• _About this exercise_
Find the word "email" in the data, then copy each line where it is found.
START Input material
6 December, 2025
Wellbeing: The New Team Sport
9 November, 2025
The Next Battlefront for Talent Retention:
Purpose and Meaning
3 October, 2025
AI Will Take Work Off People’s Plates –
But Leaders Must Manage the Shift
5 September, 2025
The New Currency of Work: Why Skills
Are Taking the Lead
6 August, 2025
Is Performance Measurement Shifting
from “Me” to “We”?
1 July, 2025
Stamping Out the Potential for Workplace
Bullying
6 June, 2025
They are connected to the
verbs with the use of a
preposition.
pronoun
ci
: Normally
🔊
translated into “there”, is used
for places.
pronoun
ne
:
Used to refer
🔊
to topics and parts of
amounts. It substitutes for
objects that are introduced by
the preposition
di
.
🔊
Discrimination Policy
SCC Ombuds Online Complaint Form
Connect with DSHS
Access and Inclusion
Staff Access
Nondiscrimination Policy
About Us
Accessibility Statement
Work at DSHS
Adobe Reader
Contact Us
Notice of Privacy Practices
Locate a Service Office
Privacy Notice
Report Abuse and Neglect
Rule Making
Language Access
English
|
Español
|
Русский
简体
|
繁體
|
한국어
END Input material
START Input material
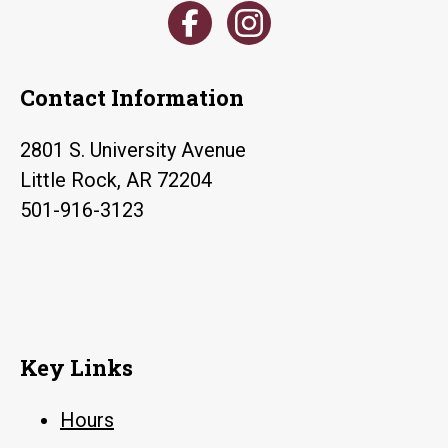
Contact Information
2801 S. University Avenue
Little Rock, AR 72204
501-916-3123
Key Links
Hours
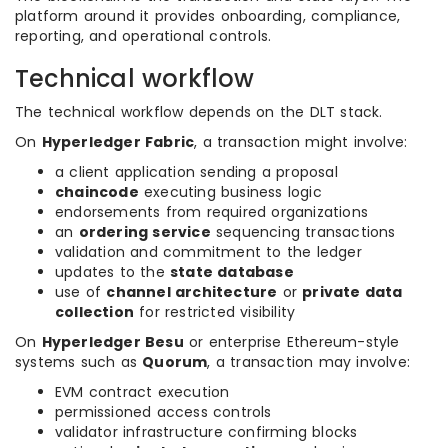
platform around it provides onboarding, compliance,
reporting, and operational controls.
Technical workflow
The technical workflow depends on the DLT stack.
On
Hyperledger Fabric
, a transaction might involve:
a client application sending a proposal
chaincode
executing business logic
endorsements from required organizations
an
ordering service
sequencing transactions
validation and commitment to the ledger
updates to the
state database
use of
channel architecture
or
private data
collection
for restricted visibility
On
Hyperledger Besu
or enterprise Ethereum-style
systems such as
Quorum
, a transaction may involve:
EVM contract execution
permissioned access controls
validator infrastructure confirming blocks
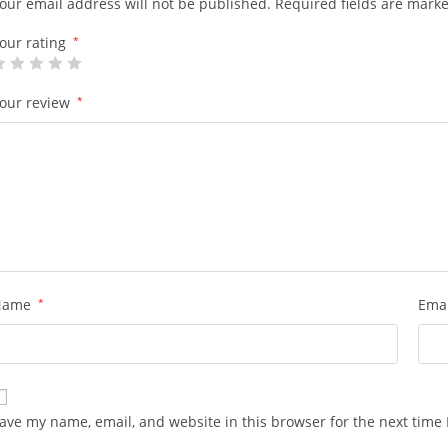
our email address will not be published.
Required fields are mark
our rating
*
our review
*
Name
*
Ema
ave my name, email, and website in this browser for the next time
END Input material
• _Solution to this problem_
our email address will not be published.
ave my name, email, and website in this browser for the next time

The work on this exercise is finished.